What you have to do:
Return the lines below that carry the word "domínios".

Materials provided:
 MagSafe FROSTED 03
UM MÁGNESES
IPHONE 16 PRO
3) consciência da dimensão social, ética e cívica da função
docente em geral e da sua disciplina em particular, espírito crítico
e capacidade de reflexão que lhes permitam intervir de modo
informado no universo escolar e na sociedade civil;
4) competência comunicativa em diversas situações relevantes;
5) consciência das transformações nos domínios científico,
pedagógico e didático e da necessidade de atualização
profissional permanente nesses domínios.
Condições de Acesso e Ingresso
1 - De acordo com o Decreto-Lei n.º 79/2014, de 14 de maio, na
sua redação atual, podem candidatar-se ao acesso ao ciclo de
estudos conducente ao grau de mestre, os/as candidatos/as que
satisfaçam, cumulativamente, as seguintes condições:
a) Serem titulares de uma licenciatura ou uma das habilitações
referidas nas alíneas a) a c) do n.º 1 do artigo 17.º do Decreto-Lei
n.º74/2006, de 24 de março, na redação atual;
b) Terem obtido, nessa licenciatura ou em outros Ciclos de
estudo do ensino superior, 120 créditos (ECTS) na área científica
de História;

==

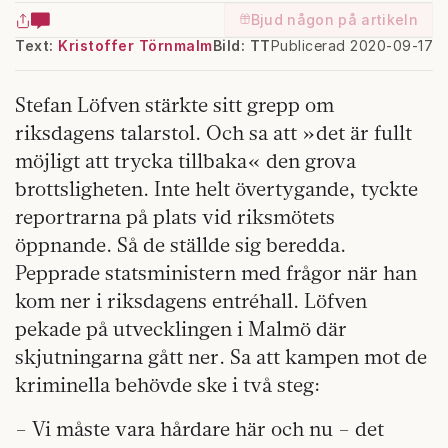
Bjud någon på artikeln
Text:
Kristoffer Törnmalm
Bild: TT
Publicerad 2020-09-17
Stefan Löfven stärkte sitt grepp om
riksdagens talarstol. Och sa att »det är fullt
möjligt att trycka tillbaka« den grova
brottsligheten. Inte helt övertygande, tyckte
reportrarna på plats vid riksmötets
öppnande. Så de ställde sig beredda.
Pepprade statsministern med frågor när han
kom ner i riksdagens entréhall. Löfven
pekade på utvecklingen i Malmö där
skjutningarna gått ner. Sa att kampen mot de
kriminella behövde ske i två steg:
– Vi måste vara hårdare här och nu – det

Task solution:
5) consciência das transformações nos domínios científico,
profissional permanente nesses domínios.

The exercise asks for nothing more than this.